### Page-level text extractions
—————

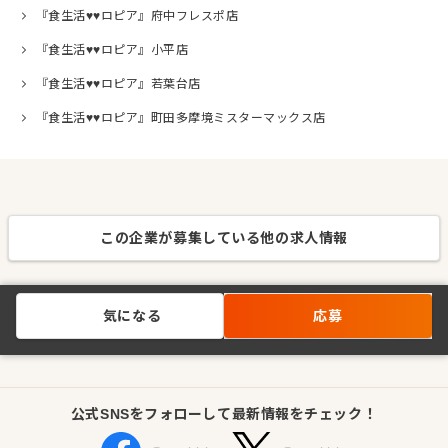
『食生活♥♥ロピア』府中フレスポ店
『食生活♥♥ロピア』小平店
『食生活♥♥ロピア』若葉台店
『食生活♥♥ロピア』町田多摩境ミスターマックス店
この企業が募集している他の求人情報
気になる
応募
公式SNSをフォローして最新情報をチェック！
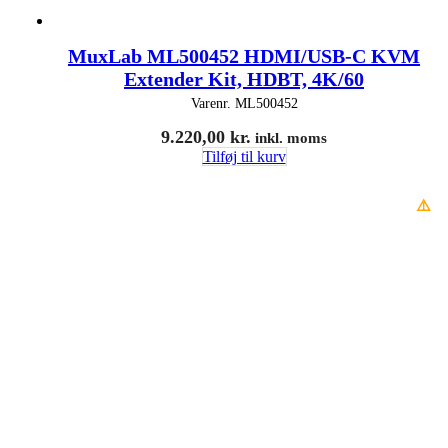
MuxLab ML500452 HDMI/USB-C KVM
Extender Kit, HDBT, 4K/60
Varenr.
ML500452
9.220,00
kr.
inkl. moms
Tilføj til kurv
⚠️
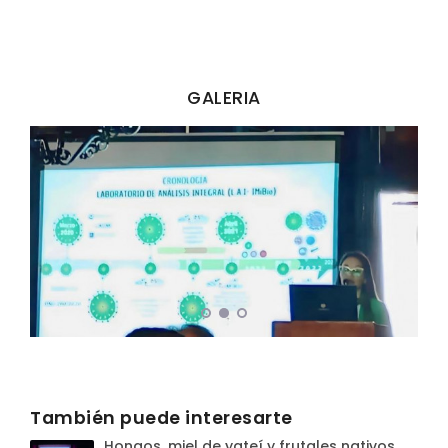
GALERIA
También puede interesarte
Hongos, miel de yateí y frutales nativos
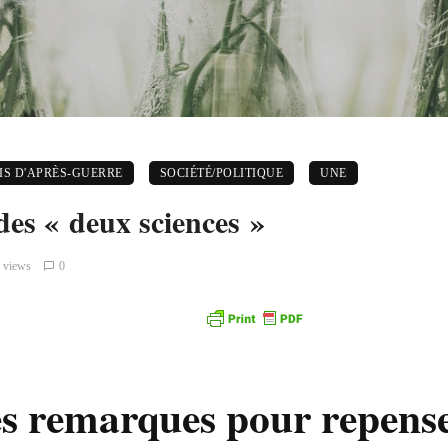
S D'APRÈS-GUERRE
SOCIÉTÉ/POLITIQUE
UNE
des « deux sciences »
 views
0
s remarques pour repenser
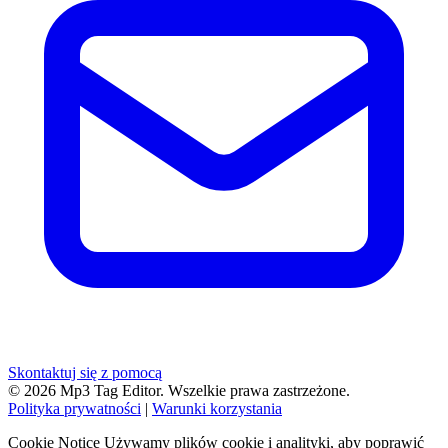
Skontaktuj się z pomocą
© 2026 Mp3 Tag Editor. Wszelkie prawa zastrzeżone.
Polityka prywatności
|
Warunki korzystania
Cookie Notice
Używamy plików cookie i analityki, aby poprawić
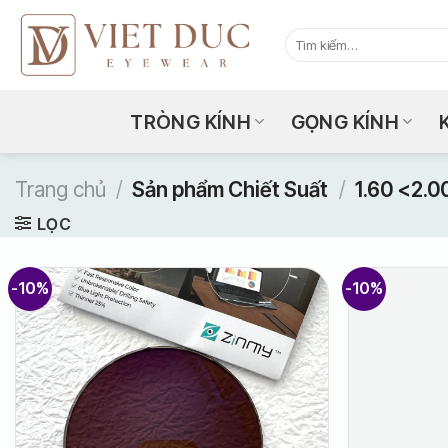
Bỏ
qua
Tìm
kiếm:
nội
dung
TRÒNG KÍNH
GỌNG KÍNH
Trang chủ
/
Sản phẩm Chiết Suất
/
1.60 <2.0
LỌC
-10%
-10%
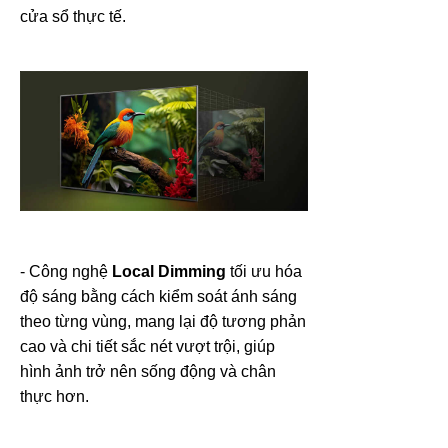
cửa sổ thực tế.
- Công nghệ
Local Dimming
tối ưu hóa
độ sáng bằng cách kiểm soát ánh sáng
theo từng vùng, mang lại độ tương phản
cao và chi tiết sắc nét vượt trội, giúp
hình ảnh trở nên sống động và chân
thực hơn.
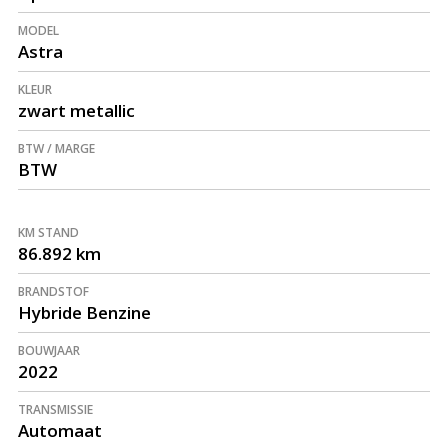
MODEL
Astra
KLEUR
zwart metallic
BTW / MARGE
BTW
KM STAND
86.892 km
BRANDSTOF
Hybride Benzine
BOUWJAAR
2022
TRANSMISSIE
Automaat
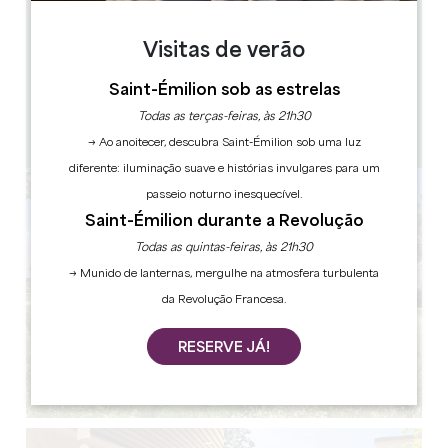
1.6 km
Visitas de verão
11h30 en anglais 15h30 en français
1h
Saint-Émilion sob as estrelas
20
Todas as terças-feiras, às 21h30
1 hora(s) antes do espetáculo
Copiar código GPS
→ Ao anoitecer, descubra Saint-Émilion sob uma luz
diferente: iluminação suave e histórias invulgares para um
passeio noturno inesquecível.
Saint-Émilion durante a Revolução
Todas as quintas-feiras, às 21h30
→ Munido de lanternas, mergulhe na atmosfera turbulenta
da Revolução Francesa.
RESERVE JÁ!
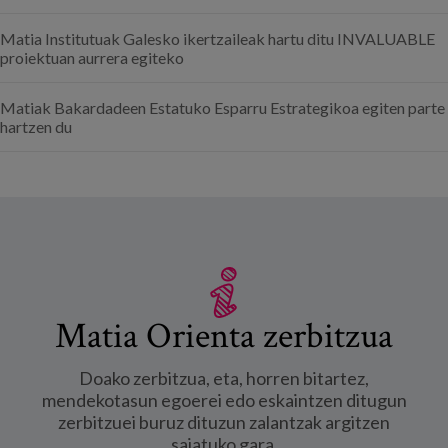
Matia Institutuak Galesko ikertzaileak hartu ditu INVALUABLE
proiektuan aurrera egiteko
Matiak Bakardadeen Estatuko Esparru Estrategikoa egiten parte
hartzen du
Matia Orienta zerbitzua
Doako zerbitzua, eta, horren bitartez,
mendekotasun egoerei edo eskaintzen ditugun
zerbitzuei buruz dituzun zalantzak argitzen
saiatuko gara.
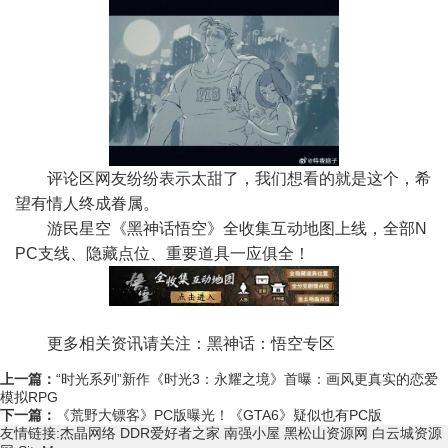
评论区网友纷纷表示太甜了，我们想看的就是这个，希
望有情人终成眷属。
游民星空《黑神话悟空》全收集互动地图上线，全部N
PC支线、隐藏点位、重要道具一应俱全！
更多相关资讯请关注：黑神话：悟空专区
上一篇：
“时光系列”新作《时光3：永耀之境》首曝：画风更真实的恋爱
模拟RPG
下一篇：
《荒野大镖客》PC版曝光！《GTA6》疑似也有PC版
友情链接:
杰晶网络
DDR爱好者之家
南强小屋
黑松山资源网
白云城资源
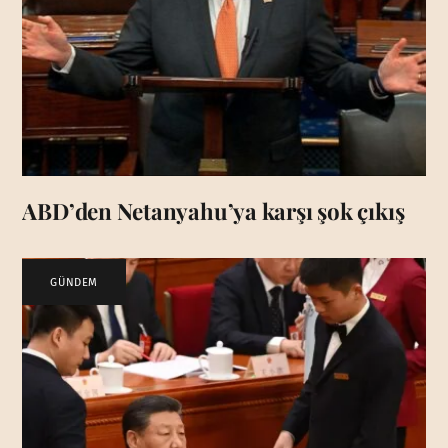
ABD’den Netanyahu’ya karşı şok çıkış
GÜNDEM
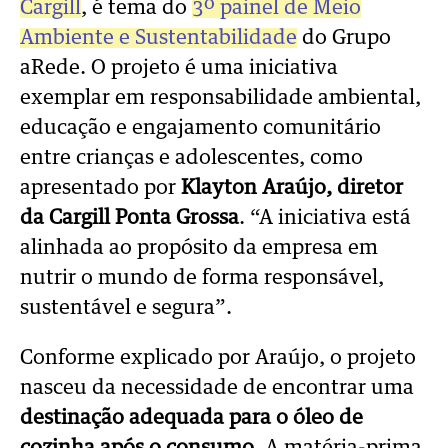
Cargill
, é tema do
3º painel de Meio
Ambiente e Sustentabilidade
do Grupo
aRede. O projeto é uma iniciativa
exemplar em responsabilidade ambiental,
educação e engajamento comunitário
entre crianças e adolescentes, como
apresentado por
Klayton Araújo, diretor
da Cargill Ponta Grossa
. “A iniciativa está
alinhada ao propósito da empresa em
nutrir o mundo de forma responsável,
sustentável e segura”.
Conforme explicado por Araújo, o projeto
nasceu da necessidade de encontrar uma
destinação adequada para o óleo de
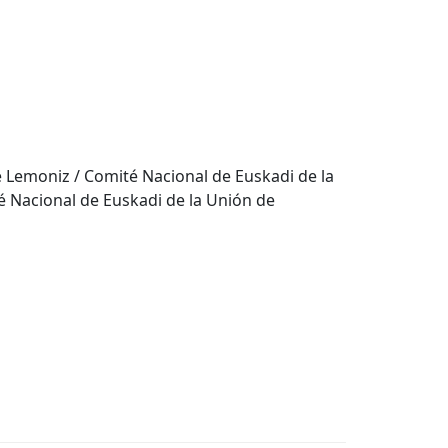
 Lemoniz / Comité Nacional de Euskadi de la
 Nacional de Euskadi de la Unión de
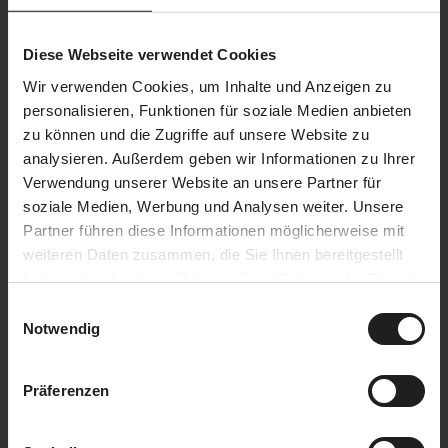
Diese Webseite verwendet Cookies
Wir verwenden Cookies, um Inhalte und Anzeigen zu
personalisieren, Funktionen für soziale Medien anbieten
zu können und die Zugriffe auf unsere Website zu
analysieren. Außerdem geben wir Informationen zu Ihrer
Zitatbereich
Verwendung unserer Website an unsere Partner für
soziale Medien, Werbung und Analysen weiter. Unsere
Partner führen diese Informationen möglicherweise mit
weiteren Daten zusammen, die Sie Ihnen bereitgestellt
haben oder die sie im Rahmen Ihrer Nutzung der Dienste
gesammelt haben.
Einwilligungsauswahl
The view of the nearby Palatinate
Notwendig
region inspired us to put together our
wine list.
Präferenzen
Paul Rojahn, Restaurant Manager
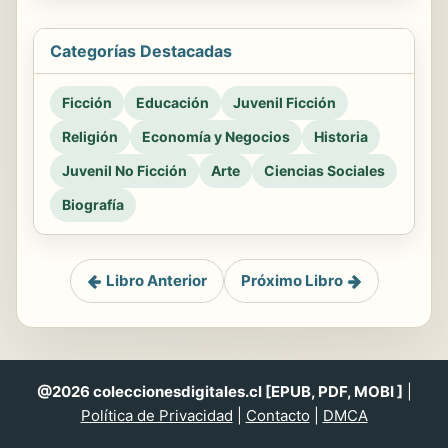
Categorías Destacadas
Ficción
Educación
Juvenil Ficción
Religión
Economía y Negocios
Historia
Juvenil No Ficción
Arte
Ciencias Sociales
Biografía
Libro Anterior
Próximo Libro
@2026 coleccionesdigitales.cl [EPUB, PDF, MOBI ]
|
Política de Privacidad
|
Contacto
|
DMCA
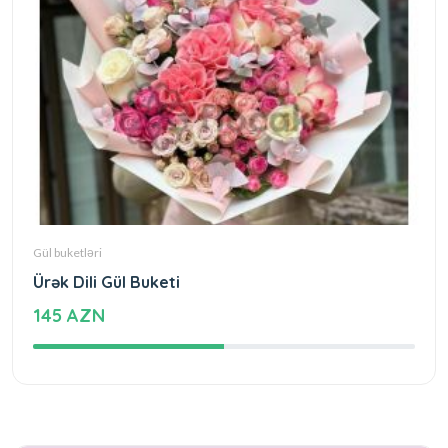
Gül buketləri
Ürək Dili Gül Buketi
145 AZN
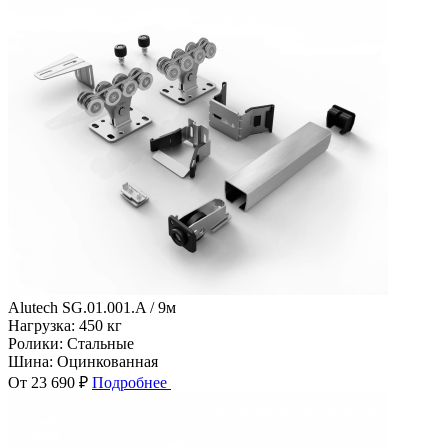
Alutech SG.01.001.A / 9м
Нагрузка:
450 кг
Ролики:
Стальные
Шина:
Оцинкованная
От 23 690 ₽
Подробнее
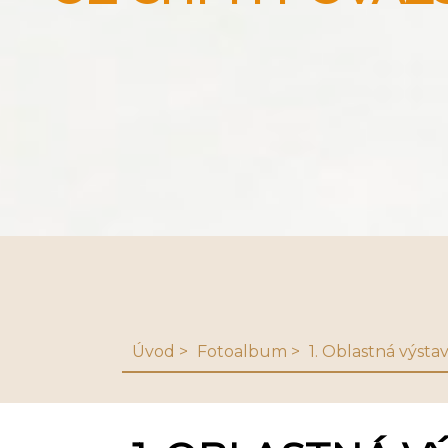
Úvod
Fotoalbum
1. Oblastná výst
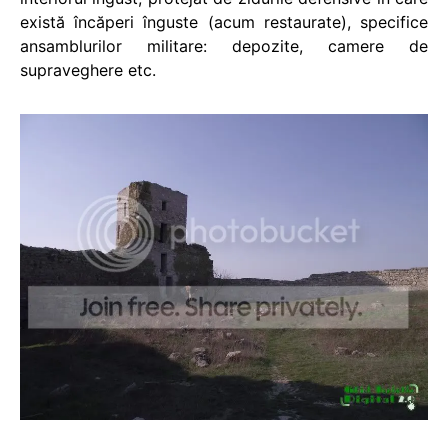
există încăperi înguste (acum restaurate), specifice
ansamblurilor militare: depozite, camere de
supraveghere etc.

—————

### ACTIVITY
Return every line of the entries above that the string "para" appears in.

### ANSWER TO THE PROBLEM
diferente: iluminação suave e histórias invulgares para um
destinação adequada para o óleo de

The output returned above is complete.